步骤5,通过生成模式中的通配符和指示符来指导性的枚举产生可能存在的与中心域名相似的相似域名,并筛选掉相似域名中已入库的非法域名,继续下一步;Step 5: Use the wildcards and indicators in the generation mode to enumerate to generate possible similar domain names that are similar to the central domain name, and filter out the illegal domain names that have been stored in the similar domain names, and continue to the next step;

通配符、指示符的具体说明如下:The specific descriptions of wildcards and indicators are as follows:

(1)%为顶级域通配符,枚举时将%替换成黑名单中提取出的顶级域;(1) % is a top-level domain wildcard, when enumerating, replace % with the top-level domain extracted from the blacklist;

(2)-、+均为指示符,指示枚举时需删减二级域某个字符或增加某个字符;(2) -, + are indicators, indicating that a character in the second-level domain needs to be deleted or a character added during enumeration;

(3)*为字母通配符、#为数字通配符、$为字母数字通配符,*枚举时换成字母a~z、#枚举时换成数字0~9、$枚举时换成0~9,a~z;(3) * is an alphabetic wildcard, # is a numeric wildcard, $ is an alphanumeric wildcard, * is replaced by letters a~z when enumerating, # is replaced by numbers 0~9 when enumerating, and 0~9 is replaced by $ when enumerating , a~z;

(4)&为连续指示符,指示枚举时所有通配符替换同一个字符;(4) & is a continuous indicator, indicating that all wildcards replace the same character during enumeration;

步骤6,通过获取域名WHOIS信息来逐个判断步骤5中筛选后的相似域名是否存在,若不存在,丢弃;否则,保留,继续下一步操作;Step 6: Determine whether the similar domain names screened in Step 5 exist one by one by obtaining the domain name WHOIS information, if not, discard; otherwise, keep it, and continue to the next step;

步骤7,通过权威第三方检测接口检测保留的域名是否非法,若检测出非法,添加到非法域名集中;否则,添加到未知域名集中,继续下一步;Step 7: Detect whether the reserved domain name is illegal through an authoritative third-party detection interface. If it is detected to be illegal, add it to the illegal domain name set; otherwise, add it to the unknown domain name set, and continue to the next step;

定期对未知域名集中的域名进行检测,判断其是否为非法域名,若检测出非法,添加到非法域名集中;否则,保留在未知域名集中;Regularly check the domain names in the unknown domain name set to determine whether it is an illegal domain name. If it is detected as illegal, add it to the illegal domain name set; otherwise, keep it in the unknown domain name set;

步骤8,判断步骤5中筛选后的相似域名是否检测完毕,若检测完毕,继续下一步;否则,转到步骤6;Step 8, determine whether the similar domain names screened in Step 5 have been detected, if the detection is completed, continue to the next step; otherwise, go to Step 6;

步骤9,判断步骤1的非法域名是否已经聚类完毕,若已聚类完毕,则算法结束;否则,转到步骤1;Step 9, determine whether the illegal domain names of step 1 have been clustered, if the clustering has been completed, the algorithm ends; otherwise, go to step 1;

步骤10,创建新类,将当前域名设置为该类的中心域名,转到步骤9。Step 10, create a new class, set the current domain name as the central domain name of the class, and go to step 9.

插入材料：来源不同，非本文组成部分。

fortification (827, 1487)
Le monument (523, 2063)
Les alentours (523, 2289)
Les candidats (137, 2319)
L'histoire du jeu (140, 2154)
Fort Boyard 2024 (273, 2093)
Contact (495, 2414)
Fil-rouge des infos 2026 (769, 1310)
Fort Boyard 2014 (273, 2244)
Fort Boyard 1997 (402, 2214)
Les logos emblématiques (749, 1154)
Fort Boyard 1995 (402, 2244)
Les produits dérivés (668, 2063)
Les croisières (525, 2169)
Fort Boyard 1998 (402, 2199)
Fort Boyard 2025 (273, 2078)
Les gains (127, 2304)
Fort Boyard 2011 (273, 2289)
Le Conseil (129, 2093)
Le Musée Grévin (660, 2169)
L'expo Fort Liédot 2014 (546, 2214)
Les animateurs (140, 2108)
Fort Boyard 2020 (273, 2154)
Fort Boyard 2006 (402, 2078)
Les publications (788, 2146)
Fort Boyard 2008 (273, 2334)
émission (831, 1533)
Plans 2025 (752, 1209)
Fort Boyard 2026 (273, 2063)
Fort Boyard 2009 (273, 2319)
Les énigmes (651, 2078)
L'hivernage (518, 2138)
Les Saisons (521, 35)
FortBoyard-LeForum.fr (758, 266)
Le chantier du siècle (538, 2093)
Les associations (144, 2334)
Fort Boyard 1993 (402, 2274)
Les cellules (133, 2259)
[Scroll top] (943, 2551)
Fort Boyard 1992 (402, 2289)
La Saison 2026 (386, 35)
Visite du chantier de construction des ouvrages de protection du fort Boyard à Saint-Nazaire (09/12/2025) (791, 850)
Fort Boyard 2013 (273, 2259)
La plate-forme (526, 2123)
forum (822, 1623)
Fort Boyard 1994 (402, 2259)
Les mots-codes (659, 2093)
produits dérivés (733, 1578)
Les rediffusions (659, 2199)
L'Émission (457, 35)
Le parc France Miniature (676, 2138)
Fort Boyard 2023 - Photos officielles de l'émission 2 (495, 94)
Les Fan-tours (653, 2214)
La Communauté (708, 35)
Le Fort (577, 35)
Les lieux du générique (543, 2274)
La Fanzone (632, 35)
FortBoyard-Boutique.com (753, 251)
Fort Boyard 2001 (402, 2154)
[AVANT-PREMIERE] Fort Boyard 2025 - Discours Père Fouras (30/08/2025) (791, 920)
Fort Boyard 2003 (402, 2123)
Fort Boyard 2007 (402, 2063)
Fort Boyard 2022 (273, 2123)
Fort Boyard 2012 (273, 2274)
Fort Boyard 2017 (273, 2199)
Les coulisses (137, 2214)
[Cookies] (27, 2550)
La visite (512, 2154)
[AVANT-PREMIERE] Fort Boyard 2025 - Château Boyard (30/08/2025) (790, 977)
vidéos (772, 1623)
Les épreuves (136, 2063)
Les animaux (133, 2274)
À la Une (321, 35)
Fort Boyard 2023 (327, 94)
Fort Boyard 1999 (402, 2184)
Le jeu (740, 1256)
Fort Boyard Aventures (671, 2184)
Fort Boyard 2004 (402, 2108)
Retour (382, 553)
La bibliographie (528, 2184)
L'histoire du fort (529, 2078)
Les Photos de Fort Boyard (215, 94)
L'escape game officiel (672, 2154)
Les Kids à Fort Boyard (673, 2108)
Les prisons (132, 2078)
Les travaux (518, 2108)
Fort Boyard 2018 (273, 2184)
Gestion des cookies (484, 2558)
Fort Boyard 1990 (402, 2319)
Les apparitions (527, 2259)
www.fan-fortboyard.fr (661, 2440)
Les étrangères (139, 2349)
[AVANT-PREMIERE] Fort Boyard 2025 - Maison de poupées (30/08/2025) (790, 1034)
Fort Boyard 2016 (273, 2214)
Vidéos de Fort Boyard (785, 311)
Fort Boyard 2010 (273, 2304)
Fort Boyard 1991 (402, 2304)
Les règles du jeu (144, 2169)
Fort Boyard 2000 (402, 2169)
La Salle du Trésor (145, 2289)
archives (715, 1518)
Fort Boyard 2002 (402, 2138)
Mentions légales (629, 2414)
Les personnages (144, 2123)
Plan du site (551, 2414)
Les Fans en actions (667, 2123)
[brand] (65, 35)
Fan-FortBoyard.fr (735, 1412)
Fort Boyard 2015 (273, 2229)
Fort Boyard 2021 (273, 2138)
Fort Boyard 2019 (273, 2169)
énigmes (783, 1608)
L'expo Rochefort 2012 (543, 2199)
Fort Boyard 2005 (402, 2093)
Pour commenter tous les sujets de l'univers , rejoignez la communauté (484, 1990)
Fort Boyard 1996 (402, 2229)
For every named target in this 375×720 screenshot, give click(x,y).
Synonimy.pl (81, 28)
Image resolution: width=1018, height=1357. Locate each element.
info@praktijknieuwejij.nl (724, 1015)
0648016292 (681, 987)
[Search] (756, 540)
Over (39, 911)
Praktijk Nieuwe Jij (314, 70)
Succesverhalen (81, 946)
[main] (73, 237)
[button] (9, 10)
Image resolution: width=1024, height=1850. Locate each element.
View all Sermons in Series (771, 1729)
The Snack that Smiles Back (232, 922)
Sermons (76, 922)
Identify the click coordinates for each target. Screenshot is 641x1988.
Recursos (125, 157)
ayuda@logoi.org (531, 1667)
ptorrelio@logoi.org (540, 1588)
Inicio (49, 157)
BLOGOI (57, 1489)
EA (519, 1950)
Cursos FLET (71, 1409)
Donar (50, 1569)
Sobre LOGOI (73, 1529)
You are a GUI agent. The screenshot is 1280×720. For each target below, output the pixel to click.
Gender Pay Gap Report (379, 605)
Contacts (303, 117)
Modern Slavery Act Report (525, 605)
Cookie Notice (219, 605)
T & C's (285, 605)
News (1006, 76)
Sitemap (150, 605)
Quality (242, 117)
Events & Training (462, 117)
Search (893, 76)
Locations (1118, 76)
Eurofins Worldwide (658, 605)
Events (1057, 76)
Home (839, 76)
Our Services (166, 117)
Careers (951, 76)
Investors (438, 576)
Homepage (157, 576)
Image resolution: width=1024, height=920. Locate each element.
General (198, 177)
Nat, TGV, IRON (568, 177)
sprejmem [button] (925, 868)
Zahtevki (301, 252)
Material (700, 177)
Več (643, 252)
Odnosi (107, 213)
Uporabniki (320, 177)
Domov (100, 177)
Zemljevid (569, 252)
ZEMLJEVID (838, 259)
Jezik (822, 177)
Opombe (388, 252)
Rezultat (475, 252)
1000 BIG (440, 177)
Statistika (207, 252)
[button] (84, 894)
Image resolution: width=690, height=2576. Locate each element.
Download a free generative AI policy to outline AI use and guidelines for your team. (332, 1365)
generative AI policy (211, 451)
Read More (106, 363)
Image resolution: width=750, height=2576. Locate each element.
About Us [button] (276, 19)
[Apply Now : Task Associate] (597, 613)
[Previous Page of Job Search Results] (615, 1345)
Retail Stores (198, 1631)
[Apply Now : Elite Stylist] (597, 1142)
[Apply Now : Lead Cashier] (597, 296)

本方法是建立在已有大批非法域名的基础上作分析,从而挖掘出大量未包含的非法域名。首先,对已准备的黑名单中的非法域名集进行聚类,将构造上相似的非法域名聚成一类,从而形成多个聚集类;然后,从每个类中提取出一个或多个生成模式,得到生成模式的集合;再者,通过生成模式进行枚举,生成疑似非法的相似域名;最后,使用第三方权威检测接口对疑似非法的生成域名集进行检测,筛选出非法的相似域名。该方法从非法域名构造相似性角度出发,主动挖掘出大量的库中不存在的非法域名,并且基于域名构造相似性挖掘出来的非法域名之间具有很强的关联性,有利于非法域名的关联分析、团伙分析等。This method is based on the analysis of a large number of existing illegal domain names, so as to excavate a large number of illegal domain names that are not included. First, cluster the set of illegal domain names in the prepared blacklist, and group the illegal domain names that are similar in structure into one class, thereby forming multiple clusters; then, extract one or more generation patterns from each class , to obtain the set of generation patterns; thirdly, enumerate through the generation patterns to generate suspected illegal similar domain names; finally, use the third-party authoritative detection interface to detect the suspected illegal generated domain name set, and filter out the illegal similar domain names. This method starts from the similarity of illegal domain name structure, actively mines a large number of illegal domain names that do not exist in the database, and the illegal domain names mined based on the similarity of domain name structure have a strong correlation, which is conducive to the association of illegal domain names Analysis, group analysis, etc.

惟以上者,仅为本发明的具体实施例而已,当不能以此限定本发明实施的范围,故其等同组件的置换,或依本发明专利保护范围所作的等同变化与修改,皆应仍属本发明权利要求书涵盖之范畴。However, the above are only specific embodiments of the present invention, which should not limit the scope of the present invention. Therefore, the replacement of the equivalent components, or the equivalent changes and modifications made according to the scope of the patent protection of the present invention, should still belong to the scope of the present invention. The scope of the present invention is covered by the claims.

Claims (3)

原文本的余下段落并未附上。